→ **DIRECTIONS**
Transcribe the whole listing below without changing a word, but leave out every image.
================
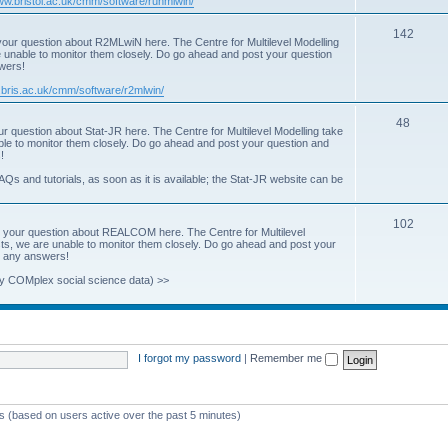
www.bristol.ac.uk/cmm/software/runmlwin/
i
T
142
our question about R2MLwiN here. The Centre for Multilevel Modelling
c
re unable to monitor them closely. Do go ahead and post your question
o
swers!
s
p
.bris.ac.uk/cmm/software/r2mlwin/
i
T
48
r question about Stat-JR here. The Centre for Multilevel Modelling take
c
able to monitor them closely. Do go ahead and post your question and
o
!
s
p
AQs and tutorials, as soon as it is available; the Stat-JR website can be
i
T
102
c
 your question about REALCOM here. The Centre for Multilevel
osts, we are unable to monitor them closely. Do go ahead and post your
o
s
st any answers!
p
y COMplex social science data) >>
i
c
s
I forgot my password
|
Remember me
ts (based on users active over the past 5 minutes)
================
→ **ANSWER TO THE EXERCISE**
www.bristol.ac.uk/cmm/software/runmlwin/
i
T
142
our question about R2MLwiN here. The Centre for Multilevel Modelling
c
re unable to monitor them closely. Do go ahead and post your question
o
swers!
s
p
.bris.ac.uk/cmm/software/r2mlwin/
i
T
48
r question about Stat-JR here. The Centre for Multilevel Modelling take
c
able to monitor them closely. Do go ahead and post your question and
o
!
s
p
AQs and tutorials, as soon as it is available; the Stat-JR website can be
i
T
102
c
 your question about REALCOM here. The Centre for Multilevel
osts, we are unable to monitor them closely. Do go ahead and post your
o
s
st any answers!
p
y COMplex social science data) >>
i
c
s
I forgot my password
|
Remember me
ts (based on users active over the past 5 minutes)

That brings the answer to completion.